The creation of Lennay Kekua, a fake online persona, allowed Tuiasosopo to explore her inner feelings, which ultimately led to going through a transition later in life.
Te’o enters the documentary beginning with his upbringing in Laie and how life is about “faith, family, football.”
The first really revealing moment comes in his decision to go to Notre Dame over USC for college. Te’o had grown up a USC fan and spent the weekend before signing day in Los Angeles on campus.
He comes home and tells a close group of family and friends he is going to sign with USC, but his father tells him to “make sure you pray about it.”

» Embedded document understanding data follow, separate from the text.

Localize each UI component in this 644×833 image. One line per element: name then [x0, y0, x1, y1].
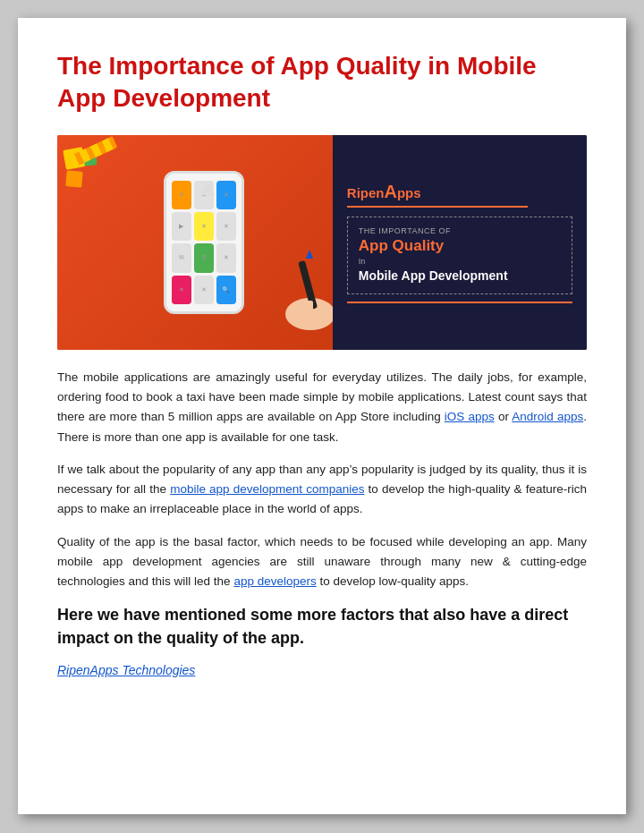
- para1-mid: or: [495, 410, 513, 423]
- app-icon-11: ✕: [194, 276, 214, 304]
- svg-rect-3: [306, 301, 313, 311]
- app-icon-5: ✕: [194, 212, 214, 241]
- hero-left-section: ✕ ✕ ✕ ▶ ✕ ✕ ✉ ⚙ ✕ ✕ ✕ 🔍: [57, 135, 333, 350]
- app-icon-4: ▶: [172, 212, 191, 241]
- brand-underline: [347, 206, 528, 208]
- hero-brand-text: RipenApps: [347, 185, 421, 200]
- phone-mockup: ✕ ✕ ✕ ▶ ✕ ✕ ✉ ⚙ ✕ ✕ ✕ 🔍: [164, 171, 244, 314]
- hero-main-text: Mobile App Development: [359, 268, 561, 284]
- arrow-decoration: [200, 181, 215, 195]
- app-icon-12: 🔍: [216, 276, 236, 304]
- brand-ripen: Ripen: [347, 185, 385, 200]
- ios-apps-link[interactable]: iOS apps: [445, 410, 495, 423]
- hero-image: ✕ ✕ ✕ ▶ ✕ ✕ ✉ ⚙ ✕ ✕ ✕ 🔍: [57, 135, 587, 350]
- mobile-dev-companies-link[interactable]: mobile app development companies: [170, 482, 364, 496]
- para3-end: to develop low-quality apps.: [317, 574, 469, 588]
- app-icon-8: ⚙: [194, 243, 214, 272]
- page-container: The Importance of App Quality in Mobile …: [18, 18, 626, 814]
- footer-link[interactable]: RipenApps Technologies: [57, 663, 195, 677]
- brand-a: A: [385, 182, 397, 201]
- app-icon-6: ✕: [216, 212, 236, 241]
- paragraph-3: Quality of the app is the basal factor, …: [57, 532, 587, 592]
- app-icon-10: ✕: [172, 276, 191, 304]
- paragraph-2: If we talk about the popularity of any a…: [57, 460, 587, 520]
- hero-right-section: RipenApps The Importance of App Quality …: [333, 135, 587, 350]
- hero-accent-text: App Quality: [359, 237, 561, 255]
- app-icon-3: ✕: [216, 181, 236, 209]
- svg-marker-2: [306, 250, 313, 259]
- app-icon-7: ✉: [172, 243, 191, 272]
- brand-pps: pps: [397, 185, 421, 200]
- sticky-note-2: [65, 170, 83, 188]
- app-developers-link[interactable]: app developers: [233, 574, 316, 588]
- paragraph-1: The mobile applications are amazingly us…: [57, 368, 587, 447]
- hero-text-box: The Importance of App Quality In Mobile …: [347, 217, 572, 294]
- app-icon-9: ✕: [216, 243, 236, 272]
- app-icon-1: ✕: [172, 181, 191, 209]
- hand-pen-illustration: [279, 242, 333, 332]
- android-apps-link[interactable]: Android apps: [512, 410, 583, 423]
- page-title: The Importance of App Quality in Mobile …: [57, 50, 587, 115]
- hero-in-text: In: [359, 257, 561, 266]
- bold-heading: Here we have mentioned some more factors…: [57, 604, 587, 649]
- brand-line: RipenApps: [347, 182, 421, 202]
- hero-subtitle: The Importance of: [359, 226, 561, 235]
- bottom-accent-line: [347, 302, 572, 303]
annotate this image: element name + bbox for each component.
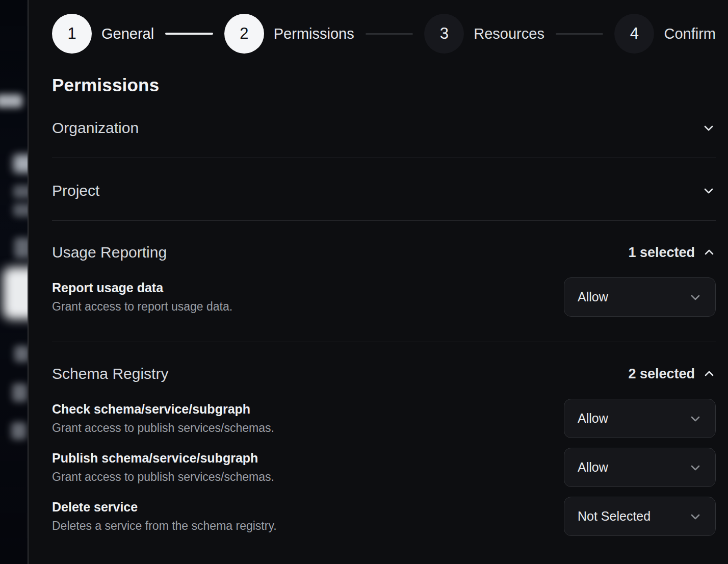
sidebar-blurred-nav-item: [12, 383, 28, 402]
permission-name: Publish schema/service/subgraph: [52, 450, 274, 466]
permission-name: Report usage data: [52, 280, 232, 295]
select-value: Allow: [578, 290, 608, 304]
step-1-number: 1: [67, 24, 76, 43]
step-2-label: Permissions: [274, 25, 354, 42]
section-project-header[interactable]: Project: [52, 158, 716, 221]
chevron-down-icon: [701, 184, 716, 198]
sidebar-blurred-heading: [13, 155, 28, 173]
step-2-number: 2: [240, 24, 248, 43]
permission-row-publish-schema: Publish schema/service/subgraph Grant ac…: [52, 448, 716, 487]
sidebar-blurred-nav-item: [11, 422, 27, 440]
section-schema-registry: Schema Registry 2 selected Check schema/…: [52, 342, 716, 536]
page-title: Permissions: [52, 75, 716, 95]
sidebar-blurred-active-item: [3, 267, 28, 319]
publish-schema-select[interactable]: Allow: [564, 448, 716, 487]
permission-row-report-usage-data: Report usage data Grant access to report…: [52, 277, 716, 317]
permission-description: Grant access to publish services/schemas…: [52, 469, 274, 484]
section-title: Schema Registry: [52, 365, 168, 382]
stepper-connector: [556, 33, 604, 35]
chevron-down-icon: [689, 291, 702, 304]
stepper-connector: [366, 33, 413, 35]
chevron-down-icon: [689, 412, 702, 425]
chevron-down-icon: [689, 510, 702, 523]
section-usage-reporting: Usage Reporting 1 selected Report usage …: [52, 221, 716, 342]
chevron-up-icon: [703, 367, 716, 380]
selected-count: 2 selected: [628, 366, 695, 382]
permission-text: Publish schema/service/subgraph Grant ac…: [52, 450, 274, 484]
step-permissions[interactable]: 2 Permissions: [224, 14, 354, 54]
select-value: Not Selected: [578, 509, 651, 524]
wizard-stepper: 1 General 2 Permissions 3 Resources: [52, 14, 716, 54]
delete-service-select[interactable]: Not Selected: [564, 497, 716, 536]
sidebar: [0, 0, 28, 564]
permission-description: Deletes a service from the schema regist…: [52, 518, 277, 533]
selected-count: 1 selected: [628, 245, 695, 261]
section-usage-reporting-header[interactable]: Usage Reporting 1 selected: [52, 221, 716, 261]
step-general[interactable]: 1 General: [52, 14, 154, 54]
permission-description: Grant access to publish services/schemas…: [52, 420, 274, 435]
sidebar-blurred-nav-item: [14, 346, 28, 362]
chevron-up-icon: [703, 246, 716, 259]
sidebar-blurred-text-line: [13, 185, 28, 198]
permission-text: Check schema/service/subgraph Grant acce…: [52, 401, 274, 435]
section-title: Organization: [52, 119, 139, 137]
step-4-number: 4: [630, 24, 639, 43]
report-usage-data-select[interactable]: Allow: [564, 277, 716, 317]
permission-name: Check schema/service/subgraph: [52, 401, 274, 417]
chevron-down-icon: [689, 461, 702, 474]
permission-row-check-schema: Check schema/service/subgraph Grant acce…: [52, 399, 716, 438]
step-3-number: 3: [440, 24, 449, 43]
permissions-step-panel: 1 General 2 Permissions 3 Resources: [29, 0, 728, 564]
permission-description: Grant access to report usage data.: [52, 299, 232, 314]
sidebar-blurred-badge: [0, 94, 22, 108]
permission-text: Report usage data Grant access to report…: [52, 280, 232, 314]
sidebar-blurred-icon: [14, 238, 28, 258]
permission-row-delete-service: Delete service Deletes a service from th…: [52, 497, 716, 536]
section-schema-registry-header[interactable]: Schema Registry 2 selected: [52, 342, 716, 382]
permission-text: Delete service Deletes a service from th…: [52, 499, 277, 533]
section-organization-header[interactable]: Organization: [52, 95, 716, 158]
sidebar-blurred-text-line: [13, 203, 28, 217]
step-confirm[interactable]: 4 Confirm: [614, 14, 716, 54]
step-1-circle: 1: [52, 14, 92, 54]
stepper-connector-active: [165, 33, 213, 35]
step-1-label: General: [101, 25, 154, 42]
selected-summary: 2 selected: [628, 366, 716, 382]
section-title: Project: [52, 182, 99, 199]
step-4-label: Confirm: [664, 25, 716, 42]
step-3-circle: 3: [424, 14, 464, 54]
chevron-down-icon: [701, 121, 716, 135]
step-3-label: Resources: [474, 25, 544, 42]
step-4-circle: 4: [614, 14, 654, 54]
selected-summary: 1 selected: [628, 245, 716, 261]
permission-name: Delete service: [52, 499, 277, 515]
check-schema-select[interactable]: Allow: [564, 399, 716, 438]
step-resources[interactable]: 3 Resources: [424, 14, 544, 54]
step-2-circle: 2: [224, 14, 264, 54]
select-value: Allow: [578, 460, 608, 475]
section-title: Usage Reporting: [52, 244, 167, 261]
select-value: Allow: [578, 411, 608, 426]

Te’o prays he wants to go to USC, but asks for a sign if he’s meant to go elsewhere. He runs into a man named Gary, who Te’o says is like a father to him. Gary says, according to Te’o, “You’re going to go to USC and you’re going to be the next great Polynesian football player. I always thought you’d go to a place like Notre Dame and be the only Manti Te’o.”
Te’o believes that’s a sign, and despite signing his letter of intent through tears because he wants to go to USC, he signs with Notre Dame.
From there, despite Te’o putting on a strong public face, we learn of his struggles dealing with, not only the culture shock of going from a place like Laie to South Bend, Ind., but also balancing his Mormon faith at a Catholic school like Notre Dame.
We then see the entire story play out from a simple friend request on Facebook turning into a three-year catfishing hoax that winds up costing Te’o millions of dollars and leads to anxiety issues that plague him during an NFL career that lasted 62 games over seven seasons.
The complexity of the scheme, and the countless different people Tuiasosopo pretended to be through texts and phone calls, is astounding.
Robby Toma, one of Te’o’s best friends growing up and teammates at both Punahou and Notre Dame, says, “If it is Ronaiah alone, then he deserves to be in Disney. The amount of voices, the amount of cell phones, it was just crazy (expletive).”
Conversations from fake brothers and fake cousins not just with Te’o, but with his parents as well, show just how far Tuiasosopo went to keep this fantasy world she created going.
But the real moments that hit the hardest from the documentary come in the aftermath of the Deadspin story being released.
Te’o’s life would never be the same again.
As he says in the documentary, “The hardest part for me was going in public and which once was, ‘That’s Manti Te’o!’ now was (whispering), ‘Hey, that’s Manti Te’o. That’s the guy that got catfished.’”
A skit from “Saturday Night Live” is shown mocking him. There was a Lennay Kekua bobblehead night at a minor league baseball game in which the package was empty.
There was a story at the time saying Tiger Woods, Lance Armstrong and Manti Te’o were the three most hated athletes in the world.
His sexuality was questioned.
Te’o discusses his issues with anxiety that he says started when he felt a tingling rush up his body before his first preseason game with the San Diego Chargers.
His mother, in tears, talks about how he changed since the hoax was made public — how he’s withdrawn himself from everything.
It ends with Te’o fighting back emotions as he talks about the lengths he has gone to to get through it all. He began seeing a therapist to help deal with the self-doubt that never existed until this ultimate public shame began.
The last thing he does on screen is says he forgives Tuiasosopo and hopes he and his family are cool (not knowing she is now a transgender woman).
The screen then fades to black, leaving the viewer hoping Te’o has also been able to forgive the one person he needs to the most — himself.